TO DO: From the data below, copy exactly the lines that lie between the one holding "either green or" and the one holding "When exposed to", including both, and nothing more.

Collected data:
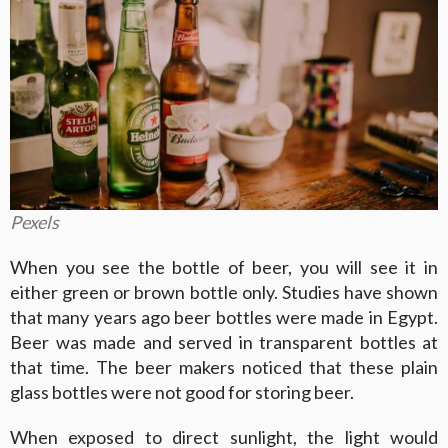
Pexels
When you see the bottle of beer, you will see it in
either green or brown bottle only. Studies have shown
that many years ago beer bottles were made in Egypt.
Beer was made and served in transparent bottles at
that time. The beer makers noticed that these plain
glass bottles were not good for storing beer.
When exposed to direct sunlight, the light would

---

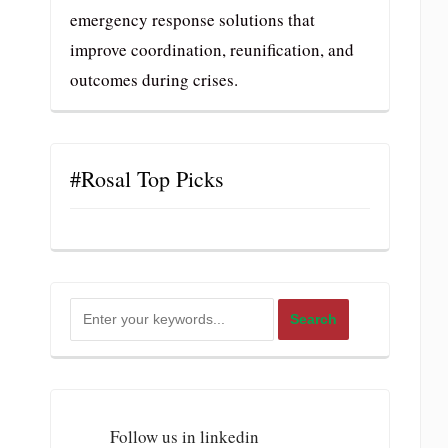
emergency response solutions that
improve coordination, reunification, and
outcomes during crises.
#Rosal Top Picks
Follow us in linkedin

...

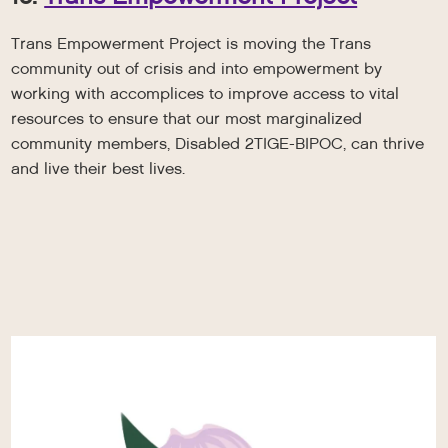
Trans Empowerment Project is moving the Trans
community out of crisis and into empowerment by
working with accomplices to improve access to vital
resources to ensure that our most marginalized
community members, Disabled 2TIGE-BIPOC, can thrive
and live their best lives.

SOLUTION FOR THIS PROBLEM:
either green or brown bottle only. Studies have shown
that many years ago beer bottles were made in Egypt.
Beer was made and served in transparent bottles at
that time. The beer makers noticed that these plain
glass bottles were not good for storing beer.
When exposed to direct sunlight, the light would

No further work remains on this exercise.